A post recently showed up in my LinkedIn feed. It was a video showing a talk by Steve Jobs and claiming to be the “best marketing video ever”. I disagree. I think it is the worst ever. I hate it. I wish it would go away. I have deep respect for Jobs, but on this one, he ruined everything and we’re still dealing with the damage.
A little context: In the 1990’s, Apple was in its “beige box” era. I was actively involved in desktop support for Macs at the time. Most of my clients were advertising agencies, and one of them was TBWA Chiat Day, which had recently been hired by Apple. Macs, once a brilliant product line, had languished, and had an out-of-date operating system. The GUI was no longer unique to them as Microsoft had unleashed Windows 95. Apple was dying, and there were even rumors Microsoft had acquired it.
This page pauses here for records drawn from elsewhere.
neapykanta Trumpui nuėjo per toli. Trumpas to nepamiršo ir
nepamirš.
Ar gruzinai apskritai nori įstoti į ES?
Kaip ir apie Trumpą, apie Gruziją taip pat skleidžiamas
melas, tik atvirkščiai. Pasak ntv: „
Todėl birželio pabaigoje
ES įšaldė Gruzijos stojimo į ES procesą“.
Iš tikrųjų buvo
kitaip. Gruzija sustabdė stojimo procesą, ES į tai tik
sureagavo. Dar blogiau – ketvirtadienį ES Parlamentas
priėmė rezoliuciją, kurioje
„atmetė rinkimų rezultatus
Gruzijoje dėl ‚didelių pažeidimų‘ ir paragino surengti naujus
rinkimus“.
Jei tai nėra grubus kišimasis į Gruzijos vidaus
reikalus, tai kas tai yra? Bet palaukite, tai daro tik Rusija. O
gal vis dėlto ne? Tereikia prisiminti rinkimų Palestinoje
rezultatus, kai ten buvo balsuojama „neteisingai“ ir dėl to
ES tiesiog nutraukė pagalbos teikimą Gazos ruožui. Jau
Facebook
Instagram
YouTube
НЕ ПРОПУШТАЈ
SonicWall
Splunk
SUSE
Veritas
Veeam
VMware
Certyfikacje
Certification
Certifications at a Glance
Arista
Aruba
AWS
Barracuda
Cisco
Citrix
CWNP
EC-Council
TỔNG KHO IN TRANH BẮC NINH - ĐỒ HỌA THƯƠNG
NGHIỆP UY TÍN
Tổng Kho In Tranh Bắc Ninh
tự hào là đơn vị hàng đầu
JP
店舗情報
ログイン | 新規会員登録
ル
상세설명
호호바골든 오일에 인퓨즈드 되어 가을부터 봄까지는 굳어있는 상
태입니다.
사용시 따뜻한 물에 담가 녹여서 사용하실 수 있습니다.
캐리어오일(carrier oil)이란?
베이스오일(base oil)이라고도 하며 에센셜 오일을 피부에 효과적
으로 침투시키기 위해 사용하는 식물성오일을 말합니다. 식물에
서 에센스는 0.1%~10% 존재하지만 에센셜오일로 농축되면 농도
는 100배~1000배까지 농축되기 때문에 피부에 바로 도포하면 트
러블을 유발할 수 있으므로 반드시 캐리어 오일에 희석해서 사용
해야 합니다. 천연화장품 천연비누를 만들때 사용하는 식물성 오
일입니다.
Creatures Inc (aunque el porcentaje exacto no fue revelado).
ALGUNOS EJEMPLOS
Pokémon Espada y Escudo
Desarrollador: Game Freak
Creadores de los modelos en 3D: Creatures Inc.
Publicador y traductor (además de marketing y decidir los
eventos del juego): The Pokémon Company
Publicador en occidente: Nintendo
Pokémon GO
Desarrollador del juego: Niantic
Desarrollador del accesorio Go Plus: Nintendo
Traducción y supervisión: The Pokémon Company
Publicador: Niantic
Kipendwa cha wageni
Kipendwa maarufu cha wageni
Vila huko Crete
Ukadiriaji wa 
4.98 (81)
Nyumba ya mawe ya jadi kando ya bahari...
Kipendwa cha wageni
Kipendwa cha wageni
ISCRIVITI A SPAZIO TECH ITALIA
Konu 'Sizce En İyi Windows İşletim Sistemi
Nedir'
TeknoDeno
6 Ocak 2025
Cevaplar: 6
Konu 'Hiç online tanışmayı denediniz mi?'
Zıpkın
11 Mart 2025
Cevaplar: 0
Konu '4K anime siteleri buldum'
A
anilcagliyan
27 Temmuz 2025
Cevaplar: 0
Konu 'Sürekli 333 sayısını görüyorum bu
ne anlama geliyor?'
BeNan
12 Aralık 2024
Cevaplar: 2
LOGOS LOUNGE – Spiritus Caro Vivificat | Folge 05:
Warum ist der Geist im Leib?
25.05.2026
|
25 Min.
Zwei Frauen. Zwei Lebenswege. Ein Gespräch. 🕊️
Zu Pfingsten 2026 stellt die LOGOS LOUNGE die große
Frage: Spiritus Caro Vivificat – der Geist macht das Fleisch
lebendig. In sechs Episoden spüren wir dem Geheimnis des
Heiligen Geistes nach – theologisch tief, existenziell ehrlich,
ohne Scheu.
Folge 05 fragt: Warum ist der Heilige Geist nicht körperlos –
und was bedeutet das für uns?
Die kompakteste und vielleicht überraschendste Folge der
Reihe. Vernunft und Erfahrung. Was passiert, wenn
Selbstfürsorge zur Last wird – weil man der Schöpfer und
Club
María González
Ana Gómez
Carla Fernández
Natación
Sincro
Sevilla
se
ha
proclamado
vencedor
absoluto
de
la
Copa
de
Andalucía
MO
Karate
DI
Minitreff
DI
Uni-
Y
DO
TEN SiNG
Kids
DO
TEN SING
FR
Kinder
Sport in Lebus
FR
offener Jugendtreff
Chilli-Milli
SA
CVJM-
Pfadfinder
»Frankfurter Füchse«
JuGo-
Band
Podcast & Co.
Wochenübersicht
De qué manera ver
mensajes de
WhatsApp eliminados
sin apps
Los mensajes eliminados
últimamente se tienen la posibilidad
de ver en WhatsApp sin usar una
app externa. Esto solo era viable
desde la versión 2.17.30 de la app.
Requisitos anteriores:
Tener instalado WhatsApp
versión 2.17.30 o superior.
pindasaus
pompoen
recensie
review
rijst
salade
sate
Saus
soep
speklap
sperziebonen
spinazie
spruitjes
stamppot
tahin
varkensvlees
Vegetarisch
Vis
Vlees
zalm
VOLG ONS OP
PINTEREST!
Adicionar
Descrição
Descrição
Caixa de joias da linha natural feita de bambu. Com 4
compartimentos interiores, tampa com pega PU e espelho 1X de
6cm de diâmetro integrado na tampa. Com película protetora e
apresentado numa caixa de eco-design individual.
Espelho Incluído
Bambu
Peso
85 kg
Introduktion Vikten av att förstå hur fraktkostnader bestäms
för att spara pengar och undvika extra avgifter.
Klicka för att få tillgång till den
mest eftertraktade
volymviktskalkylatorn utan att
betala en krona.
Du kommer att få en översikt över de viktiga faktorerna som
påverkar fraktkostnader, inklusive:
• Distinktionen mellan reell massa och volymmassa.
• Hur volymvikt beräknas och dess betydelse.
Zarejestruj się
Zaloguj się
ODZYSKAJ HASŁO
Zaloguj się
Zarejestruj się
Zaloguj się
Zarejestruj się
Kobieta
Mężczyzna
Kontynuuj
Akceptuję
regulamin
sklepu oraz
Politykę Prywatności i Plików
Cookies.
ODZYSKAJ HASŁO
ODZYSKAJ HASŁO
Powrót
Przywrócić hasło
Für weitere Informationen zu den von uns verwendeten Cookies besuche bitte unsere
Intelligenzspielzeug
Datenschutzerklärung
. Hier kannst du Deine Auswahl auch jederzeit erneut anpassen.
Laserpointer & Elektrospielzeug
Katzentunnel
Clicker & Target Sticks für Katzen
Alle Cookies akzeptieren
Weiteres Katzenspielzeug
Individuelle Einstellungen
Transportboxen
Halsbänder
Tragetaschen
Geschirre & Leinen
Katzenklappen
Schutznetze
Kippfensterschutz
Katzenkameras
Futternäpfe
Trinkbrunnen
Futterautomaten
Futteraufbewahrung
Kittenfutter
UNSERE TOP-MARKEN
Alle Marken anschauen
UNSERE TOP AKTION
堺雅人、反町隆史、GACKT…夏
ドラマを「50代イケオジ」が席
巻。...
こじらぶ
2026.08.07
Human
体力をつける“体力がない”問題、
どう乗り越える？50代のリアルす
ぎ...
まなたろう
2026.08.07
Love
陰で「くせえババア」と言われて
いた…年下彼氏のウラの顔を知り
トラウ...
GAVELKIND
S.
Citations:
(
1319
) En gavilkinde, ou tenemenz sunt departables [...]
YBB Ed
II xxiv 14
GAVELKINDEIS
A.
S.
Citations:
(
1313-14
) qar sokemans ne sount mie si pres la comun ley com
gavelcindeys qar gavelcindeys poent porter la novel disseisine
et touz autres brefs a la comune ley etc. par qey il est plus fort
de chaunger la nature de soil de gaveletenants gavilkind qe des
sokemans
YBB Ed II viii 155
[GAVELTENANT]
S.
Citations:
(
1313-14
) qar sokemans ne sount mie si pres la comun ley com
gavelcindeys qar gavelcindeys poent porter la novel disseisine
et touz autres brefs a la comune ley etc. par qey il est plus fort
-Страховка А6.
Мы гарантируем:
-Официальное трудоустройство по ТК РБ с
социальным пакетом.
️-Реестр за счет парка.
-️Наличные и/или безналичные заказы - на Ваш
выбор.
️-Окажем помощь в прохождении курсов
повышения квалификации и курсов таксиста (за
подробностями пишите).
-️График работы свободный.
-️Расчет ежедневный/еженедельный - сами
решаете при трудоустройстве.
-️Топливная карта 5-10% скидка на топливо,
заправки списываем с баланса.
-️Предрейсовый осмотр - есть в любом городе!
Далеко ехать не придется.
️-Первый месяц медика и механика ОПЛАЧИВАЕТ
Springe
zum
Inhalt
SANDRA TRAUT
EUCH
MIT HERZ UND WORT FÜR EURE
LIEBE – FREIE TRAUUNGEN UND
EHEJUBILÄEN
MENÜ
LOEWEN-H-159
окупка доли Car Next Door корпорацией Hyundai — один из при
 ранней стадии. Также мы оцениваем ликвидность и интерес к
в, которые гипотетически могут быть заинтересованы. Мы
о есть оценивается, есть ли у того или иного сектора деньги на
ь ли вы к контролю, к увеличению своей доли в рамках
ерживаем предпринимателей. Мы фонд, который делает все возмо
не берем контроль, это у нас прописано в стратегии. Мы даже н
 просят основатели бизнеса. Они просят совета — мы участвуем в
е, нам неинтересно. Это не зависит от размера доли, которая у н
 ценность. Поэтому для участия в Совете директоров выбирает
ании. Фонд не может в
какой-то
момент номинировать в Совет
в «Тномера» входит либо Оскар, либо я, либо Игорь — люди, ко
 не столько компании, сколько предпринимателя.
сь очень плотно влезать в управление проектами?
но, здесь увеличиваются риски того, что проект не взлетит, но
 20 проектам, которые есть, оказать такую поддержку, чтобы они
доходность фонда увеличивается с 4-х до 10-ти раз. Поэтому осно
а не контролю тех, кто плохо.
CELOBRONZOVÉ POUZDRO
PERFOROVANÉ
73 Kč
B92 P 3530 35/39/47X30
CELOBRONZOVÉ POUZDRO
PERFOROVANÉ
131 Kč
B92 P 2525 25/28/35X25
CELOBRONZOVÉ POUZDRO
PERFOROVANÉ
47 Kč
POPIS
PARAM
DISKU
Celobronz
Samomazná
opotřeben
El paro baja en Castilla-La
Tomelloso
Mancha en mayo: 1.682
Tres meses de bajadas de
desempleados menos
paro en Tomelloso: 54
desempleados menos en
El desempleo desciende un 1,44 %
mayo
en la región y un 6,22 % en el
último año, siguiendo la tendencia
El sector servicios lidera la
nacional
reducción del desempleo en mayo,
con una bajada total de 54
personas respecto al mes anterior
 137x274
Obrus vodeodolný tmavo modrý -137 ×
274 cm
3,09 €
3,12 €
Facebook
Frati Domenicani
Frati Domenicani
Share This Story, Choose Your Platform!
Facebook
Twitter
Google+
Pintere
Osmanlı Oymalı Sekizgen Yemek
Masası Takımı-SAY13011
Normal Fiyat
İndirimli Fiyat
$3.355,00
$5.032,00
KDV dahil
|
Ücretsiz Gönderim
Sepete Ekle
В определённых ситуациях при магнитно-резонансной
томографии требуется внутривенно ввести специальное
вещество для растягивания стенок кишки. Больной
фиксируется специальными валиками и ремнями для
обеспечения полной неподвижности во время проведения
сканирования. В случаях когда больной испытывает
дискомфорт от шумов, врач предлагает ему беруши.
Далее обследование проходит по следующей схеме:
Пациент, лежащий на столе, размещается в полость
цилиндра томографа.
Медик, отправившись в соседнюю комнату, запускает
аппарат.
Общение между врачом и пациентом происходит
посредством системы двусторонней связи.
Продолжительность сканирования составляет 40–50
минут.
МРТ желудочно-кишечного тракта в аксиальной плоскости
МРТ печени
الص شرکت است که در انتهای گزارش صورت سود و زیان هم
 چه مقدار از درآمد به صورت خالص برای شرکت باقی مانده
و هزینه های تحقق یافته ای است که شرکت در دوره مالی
In came Steve Jobs. Jobs was what every technology company needs–a visionary. Apple was afflicted with corporatism, and Jobs was going to have none of it.
One of his most famous moves was working with Chiat Day to create the “Think Different” ad campaign. When it came out, I hated it immediately. First, there was the cheap grammatical trick to get attention. “Think” is a verb, so it’s modified by an adverb (“differently”). By using poor grammar, Apple got press beyond their purchased ad runs. Newspapers devoted whole articles to whether Apple was teaching children bad grammar.
The ads featured various geniuses like Albert Einstein and Gandhi and proclaimed various trite sentiments about “misfits” and “round pegs in square holes”. But the ads said nothing about technology at all.
If you watch the video you can see Jobs’ logic here. He said that ad campaigns should not be about product but about “values”. The ads need to say something about “who we are”.
I certainly knew who Chiat Day was since I worked there. I can tell you that the advertising copywriters who think up pabulum like “Think Different” couldn’t write technical ads because they could barely turn on their computers without me. They had zero technological knowledge or capability. They were creating “vision” and “values” about something they didn’t understand, so they did it cheaply with recycled images of dead celebrities.
Unfortunately, the tech industry seems to have forgotten something. Jobs didn’t just create this “brilliant” ad campaign with Chiat Day. He dramatically improved the product. He got Mac off the dated OS it was running and introduced OS X. He simplified the product line. He killed the Apple clone market. He developed new chips like the G3. He made the computers look cool. He turned Macs from a dying product into a really good computing platform.
Many tech companies think they can just do the vision thing without the product. And so they release stupid ad campaigns with hired actors talking about “connecting all of humanity” or whatever their ad agency can come up with. They push their inane “values” and “mission” down the throats of employees. But they never fix their products. They ship the same crappy products they always shipped but with fancy advertising on top.
The thing about Steve Jobs is that everybody admires his worst characteristics and forgets his best. Some leaders and execs act like complete jerks because Steve Jobs was reputed to be a complete jerk. They focus on “values” and slick ad campaigns, thinking Jobs succeeded because of these things. Instead, he succeeded in spite of them. At the end of the day, Apple was all about the product and they made brilliant products.
The problem with modern corporatism is the army of non-specialized business types who rule over everything. They don’t understand the products, they don’t understand those who use them, they don’t understand technology, but…Steve Jobs! So, they create strategy, mission, values, meaningless and inspiring but insipid ad campaigns, and they don’t build good products. And then they send old Jobs videos around on LinkedIn to make the problem worse.